» **Exercise**: All of the entries must be reproduced exactly, with no images carried over.
** Data excerpts follows **
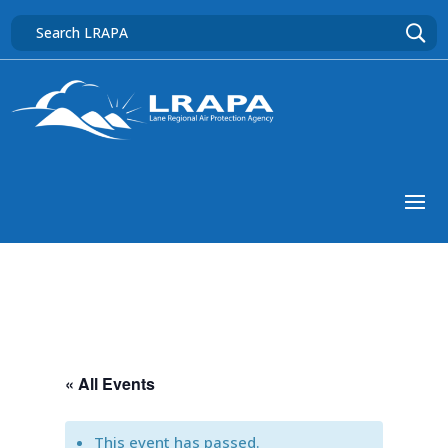
« All Events
This event has passed.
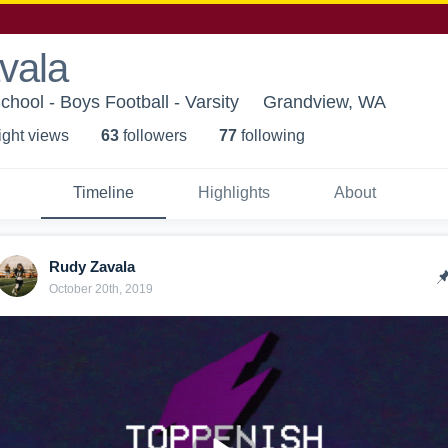
vala
hool - Boys Football - Varsity
Grandview, WA
ight view
s
63
follower
s
77
following
Timeline
Highlights
About
Rudy Zavala
October 20th, 2019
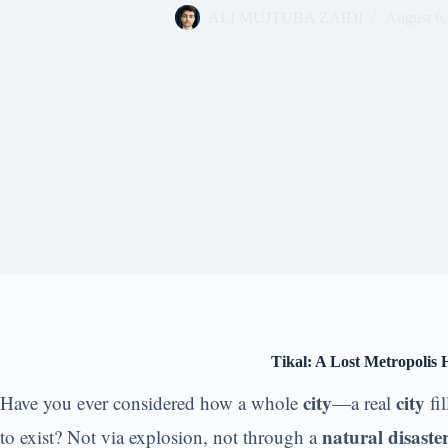
ALI MUJTUBA ZAIDI
August 6,
Tikal: A Lost Metropolis
city
city
Have you ever considered how a whole
—a real
fi
natural disaste
to exist? Not via explosion, not through a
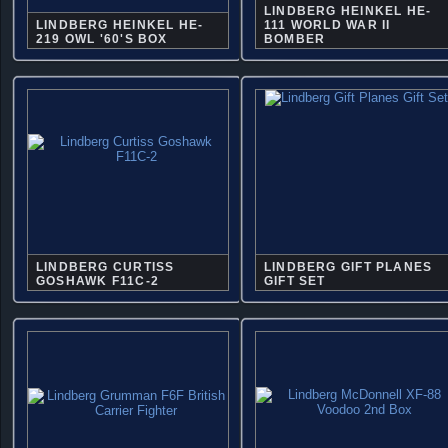
LINDBERG HEINKEL HE-
LINDBERG HEINKEL HE-
111 WORLD WAR II
219 OWL '60'S BOX
BOMBER
LINDBERG CURTISS
LINDBERG GIFT PLANES
GOSHAWK F11C-2
GIFT SET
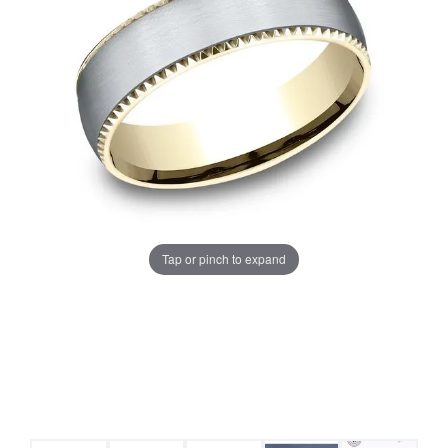
Tap or pinch to expand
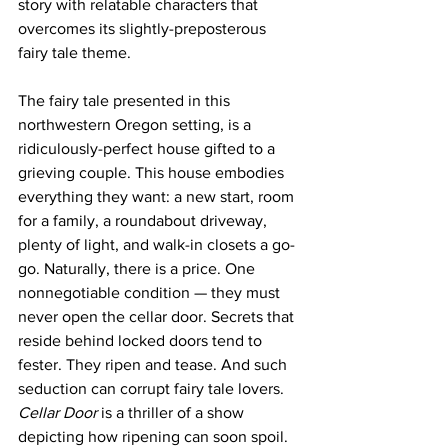
story with relatable characters that 
overcomes its slightly-preposterous 
fairy tale theme.
The fairy tale presented in this 
northwestern Oregon setting, is a 
ridiculously-perfect house gifted to a 
grieving couple. This house embodies 
everything they want: a new start, room 
for a family, a roundabout driveway, 
plenty of light, and walk-in closets a go-
go. Naturally, there is a price. One 
nonnegotiable condition — they must 
never open the cellar door. Secrets that 
reside behind locked doors tend to 
fester. They ripen and tease. And such 
seduction can corrupt fairy tale lovers.
Cellar Door
 is a thriller of a show 
depicting how ripening can soon spoil. 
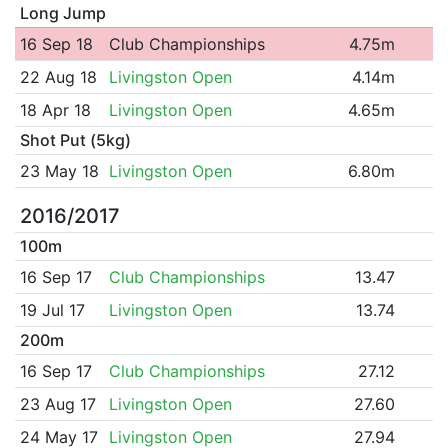
Long Jump
16 Sep 18
Club Championships
4.75m
22 Aug 18
Livingston Open
4.14m
18 Apr 18
Livingston Open
4.65m
Shot Put (5kg)
23 May 18
Livingston Open
6.80m
2016/2017
100m
16 Sep 17
Club Championships
13.47
19 Jul 17
Livingston Open
13.74
200m
16 Sep 17
Club Championships
27.12
23 Aug 17
Livingston Open
27.60
24 May 17
Livingston Open
27.94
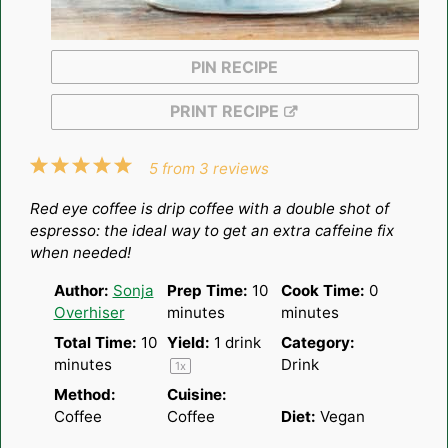
PIN RECIPE
PRINT RECIPE
1
2
3
4
5
5
from
3
reviews
Star
Stars
Stars
Stars
Stars
Red eye coffee is drip coffee with a double shot of
espresso: the ideal way to get an extra caffeine fix
when needed!
Author:
Sonja
Prep Time:
10
Cook Time:
0
Overhiser
minutes
minutes
Total Time:
10
Yield:
1
drink
Category:
minutes
Drink
1
x
Method:
Cuisine:
Coffee
Coffee
Diet:
Vegan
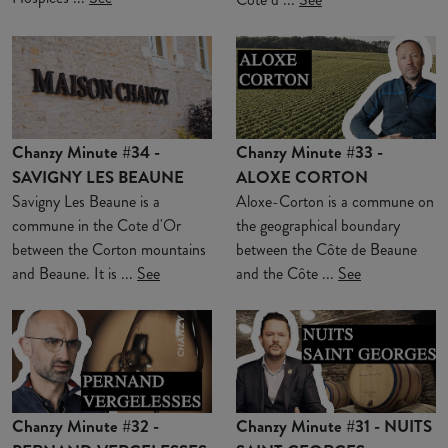
Chanzy Minute #34 -
Chanzy Minute #33 -
SAVIGNY LES BEAUNE
ALOXE CORTON
Savigny Les Beaune is a
Aloxe-Corton is a commune on
commune in the Cote d'Or
the geographical boundary
between the Corton mountains
between the Côte de Beaune
and Beaune. It is ...
See
and the Côte ...
See
Chanzy Minute #32 -
Chanzy Minute #31 - NUITS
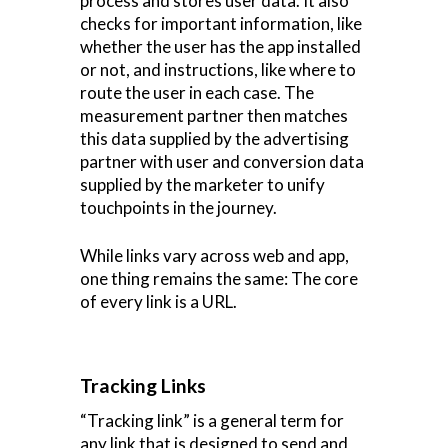
process and stores user data. It also
checks for important information, like
whether the user has the app installed
or not, and instructions, like where to
route the user in each case. The
measurement partner then matches
this data supplied by the advertising
partner with user and conversion data
supplied by the marketer to unify
touchpoints in the journey.
While links vary across web and app,
one thing remains the same: The core
of every link is a URL.
Tracking Links
“Tracking link” is a general term for
any link that is designed to send and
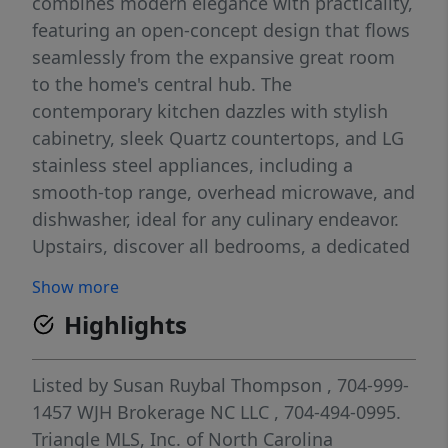
combines modern elegance with practicality,
featuring an open-concept design that flows
seamlessly from the expansive great room
to the home's central hub. The
contemporary kitchen dazzles with stylish
cabinetry, sleek Quartz countertops, and LG
stainless steel appliances, including a
smooth-top range, overhead microwave, and
dishwasher, ideal for any culinary endeavor.
Upstairs, discover all bedrooms, a dedicated
laundry room, and a versatile loft space
Show more
perfect for an office, play area, or cozy
Highlights
reading nook. The generous primary suite
offers a private bath with dual vanity sinks
and a spacious walk-in closet. A 1-car garage
Listed by
Susan Ruybal Thompson
, 704-999-
and energy-efficient Low E insulated dual-
1457
WJH Brokerage NC LLC
, 704-494-0995.
pane vinyl windows add to the appeal,
Triangle MLS, Inc. of North Carolina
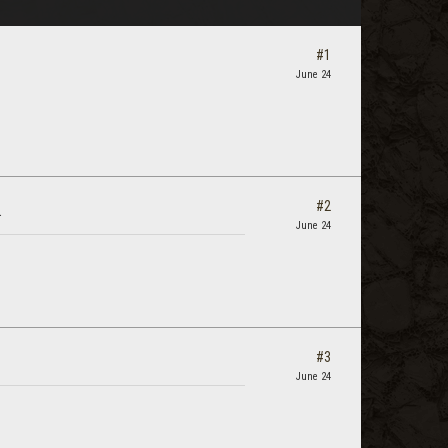
#1
June 24
#2
.
June 24
#3
June 24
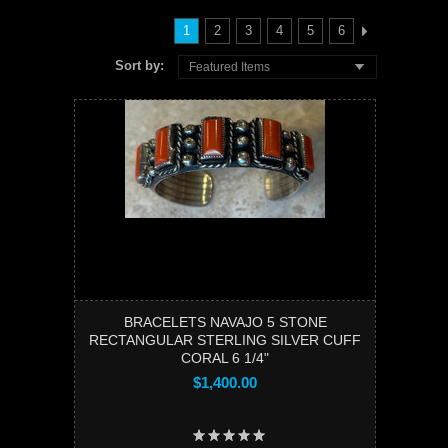
1
2
3
4
5
6
Sort by:
Featured Items
BRACELETS NAVAJO 5 STONE
RECTANGULAR STERLING SILVER CUFF
CORAL 6 1/4"
$1,400.00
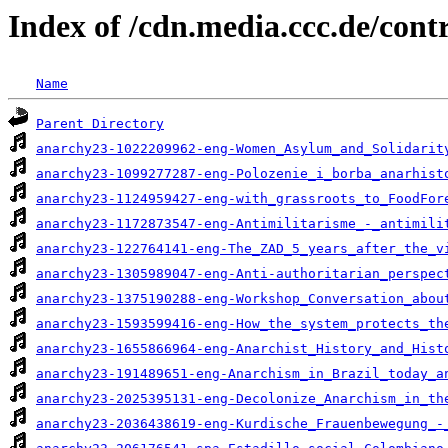
Index of /cdn.media.ccc.de/con
Name
Parent Directory
anarchy23-1022209962-eng-Women_Asylum_and_Solidarit
anarchy23-1099277287-eng-Polozenie_i_borba_anarhist
anarchy23-1124959427-eng-with_grassroots_to_FoodFor
anarchy23-1172873547-eng-Antimilitarisme_-_antimili
anarchy23-122764141-eng-The_ZAD_5_years_after_the_v
anarchy23-1305989047-eng-Anti-authoritarian_perspec
anarchy23-1375190288-eng-Workshop_Conversation_abou
anarchy23-1593599416-eng-How_the_system_protects_th
anarchy23-1655866964-eng-Anarchist_History_and_Hist
anarchy23-191489651-eng-Anarchism_in_Brazil_today_a
anarchy23-2025395131-eng-Decolonize_Anarchism_in_th
anarchy23-2036438619-eng-Kurdische_Frauenbewegung_-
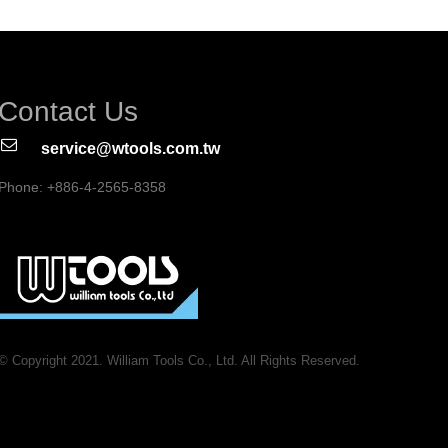
Contact Us
service@wtools.com.tw
Phone: +886-4-2565-8358
© Copyright 2021. William Tools Co., Ltd. All Rights Reserved.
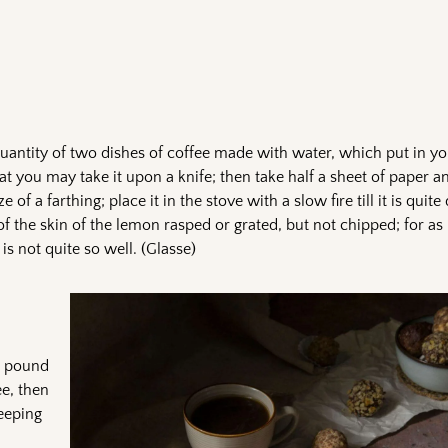
uantity of two dishes of coffee made with water, which put in yo
that you may take it upon a knife; then take half a sheet of paper a
ze of a farthing; place it in the stove with a slow fire till it is quite
f the skin of the lemon rasped or grated, but not chipped; for as i
s not quite so well. (Glasse)
 a pound
ee, then
keeping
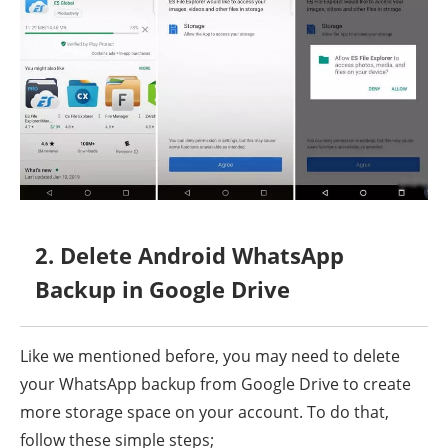
2. Delete Android WhatsApp
Backup in Google Drive
Like we mentioned before, you may need to delete
your WhatsApp backup from Google Drive to create
more storage space on your account. To do that,
follow these simple steps;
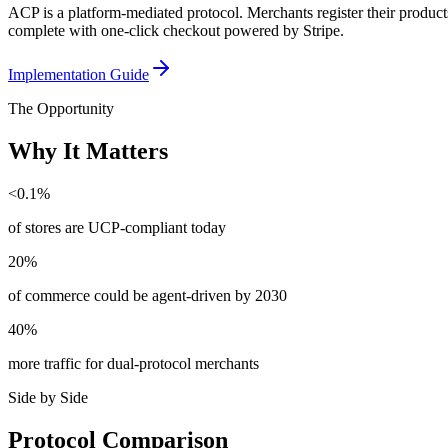
ACP is a platform-mediated protocol. Merchants register their produ
complete with one-click checkout powered by Stripe.
Implementation Guide
The Opportunity
Why It Matters
<0.1%
of stores are UCP-compliant today
20%
of commerce could be agent-driven by 2030
40%
more traffic for dual-protocol merchants
Side by Side
Protocol Comparison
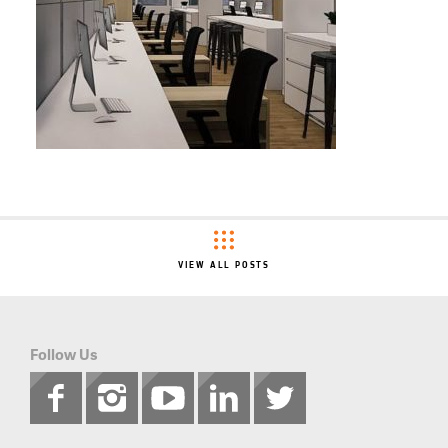
VIEW ALL POSTS
Follow Us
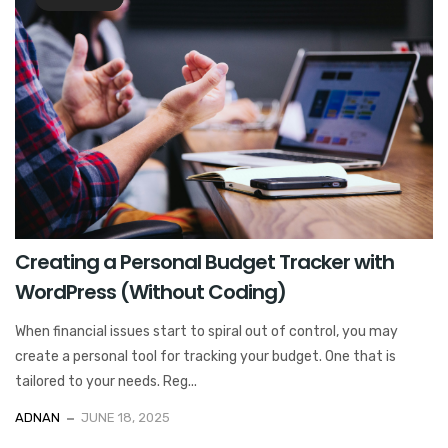
Creating a Personal Budget Tracker with
WordPress (Without Coding)
When financial issues start to spiral out of control, you may
create a personal tool for tracking your budget. One that is
tailored to your needs. Reg...
ADNAN
JUNE 18, 2025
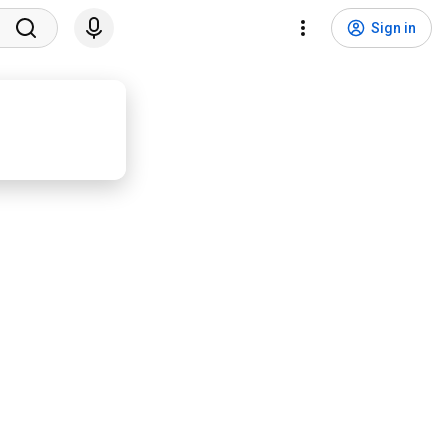
Sign in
** End of Data excerpts **
» **Reply to the task**:
« All Events
This event has passed.
vala
hool - Boys Football - Varsity
Grandview, WA
ight view
s
63
follower
s
77
following
Timeline
Highlights
About
Rudy Zavala
October 20th, 2019
ALI MUJTUBA ZAIDI
August 6,
Tikal: A Lost Metropolis
city
city
Have you ever considered how a whole
—a real
fi
natural disaste
to exist? Not via explosion, not through a
LINDBERG HEINKEL HE-
LINDBERG HEINKEL HE-
111 WORLD WAR II
219 OWL '60'S BOX
BOMBER
LINDBERG CURTISS
LINDBERG GIFT PLANES
GOSHAWK F11C-2
GIFT SET
Tap or pinch to expand
story with relatable characters that 
overcomes its slightly-preposterous 
fairy tale theme.
The fairy tale presented in this 
northwestern Oregon setting, is a 
ridiculously-perfect house gifted to a 
grieving couple. This house embodies 
everything they want: a new start, room 
for a family, a roundabout driveway, 
plenty of light, and walk-in closets a go-
go. Naturally, there is a price. One 
nonnegotiable condition — they must 
never open the cellar door. Secrets that 
reside behind locked doors tend to 
fester. They ripen and tease. And such 
seduction can corrupt fairy tale lovers.
Cellar Door
 is a thriller of a show 
depicting how ripening can soon spoil. 
Long Jump
16 Sep 18
Club Championships
4.75m
22 Aug 18
Livingston Open
4.14m
18 Apr 18
Livingston Open
4.65m
Shot Put (5kg)
23 May 18
Livingston Open
6.80m
2016/2017
100m
16 Sep 17
Club Championships
13.47
19 Jul 17
Livingston Open
13.74
200m
16 Sep 17
Club Championships
27.12
23 Aug 17
Livingston Open
27.60
24 May 17
Livingston Open
27.94
PIN RECIPE
PRINT RECIPE
1
2
3
4
5
5
from
3
reviews
Star
Stars
Stars
Stars
Stars
Red eye coffee is drip coffee with a double shot of
espresso: the ideal way to get an extra caffeine fix
when needed!
Author:
Sonja
Prep Time:
10
Cook Time:
0
Overhiser
minutes
minutes
Total Time:
10
Yield:
1
drink
Category:
minutes
Drink
1
x
Method:
Cuisine:
Coffee
Coffee
Diet:
Vegan
Chanzy Minute #34 -
Chanzy Minute #33 -
SAVIGNY LES BEAUNE
ALOXE CORTON
Savigny Les Beaune is a
Aloxe-Corton is a commune on
commune in the Cote d'Or
the geographical boundary
between the Corton mountains
between the Côte de Beaune
and Beaune. It is ...
See
and the Côte ...
See
Chanzy Minute #32 -
Chanzy Minute #31 - NUITS
process and stores user data. It also
checks for important information, like
whether the user has the app installed
or not, and instructions, like where to
route the user in each case. The
measurement partner then matches
this data supplied by the advertising
partner with user and conversion data
supplied by the marketer to unify
touchpoints in the journey.
While links vary across web and app,
one thing remains the same: The core
of every link is a URL.
Tracking Links
“Tracking link” is a general term for
any link that is designed to send and
combines modern elegance with practicality,
featuring an open-concept design that flows
seamlessly from the expansive great room
to the home's central hub. The
contemporary kitchen dazzles with stylish
cabinetry, sleek Quartz countertops, and LG
stainless steel appliances, including a
smooth-top range, overhead microwave, and
dishwasher, ideal for any culinary endeavor.
Upstairs, discover all bedrooms, a dedicated
laundry room, and a versatile loft space
Show more
perfect for an office, play area, or cozy
Highlights
reading nook. The generous primary suite
offers a private bath with dual vanity sinks
and a spacious walk-in closet. A 1-car garage
Listed by
Susan Ruybal Thompson
, 704-999-
and energy-efficient Low E insulated dual-
1457
WJH Brokerage NC LLC
, 704-494-0995.
pane vinyl windows add to the appeal,
Triangle MLS, Inc. of North Carolina
#1
June 24
#2
.
June 24
#3
June 24
1
2
3
4
5
6
Sort by:
Featured Items
BRACELETS NAVAJO 5 STONE
RECTANGULAR STERLING SILVER CUFF
CORAL 6 1/4"
$1,400.00
Index of /cdn.media.ccc.de/con
Name
Parent Directory
anarchy23-1022209962-eng-Women_Asylum_and_Solidarit
anarchy23-1099277287-eng-Polozenie_i_borba_anarhist
anarchy23-1124959427-eng-with_grassroots_to_FoodFor
anarchy23-1172873547-eng-Antimilitarisme_-_antimili
anarchy23-122764141-eng-The_ZAD_5_years_after_the_v
anarchy23-1305989047-eng-Anti-authoritarian_perspec
anarchy23-1375190288-eng-Workshop_Conversation_abou
anarchy23-1593599416-eng-How_the_system_protects_th
anarchy23-1655866964-eng-Anarchist_History_and_Hist
anarchy23-191489651-eng-Anarchism_in_Brazil_today_a
anarchy23-2025395131-eng-Decolonize_Anarchism_in_th
anarchy23-2036438619-eng-Kurdische_Frauenbewegung_-
Contact Us
service@wtools.com.tw
Phone: +886-4-2565-8358
© Copyright 2021. William Tools Co., Ltd. All Rights Reserved.
uantity of two dishes of coffee made with water, which put in yo
that you may take it upon a knife; then take half a sheet of paper a
ze of a farthing; place it in the stove with a slow fire till it is quite
f the skin of the lemon rasped or grated, but not chipped; for as i
s not quite so well. (Glasse)
 a pound
ee, then
keeping
2. Delete Android WhatsApp
Backup in Google Drive
Like we mentioned before, you may need to delete
your WhatsApp backup from Google Drive to create
more storage space on your account. To do that,
follow these simple steps;
ACP is a platform-mediated protocol. Merchants register their produ
complete with one-click checkout powered by Stripe.
Implementation Guide
The Opportunity
Why It Matters
<0.1%
of stores are UCP-compliant today
20%
of commerce could be agent-driven by 2030
40%
more traffic for dual-protocol merchants
Side by Side
Protocol Comparison
VIEW ALL POSTS
Follow Us
Creating a Personal Budget Tracker with
WordPress (Without Coding)
When financial issues start to spiral out of control, you may
create a personal tool for tracking your budget. One that is
tailored to your needs. Reg...
ADNAN
JUNE 18, 2025
Sign in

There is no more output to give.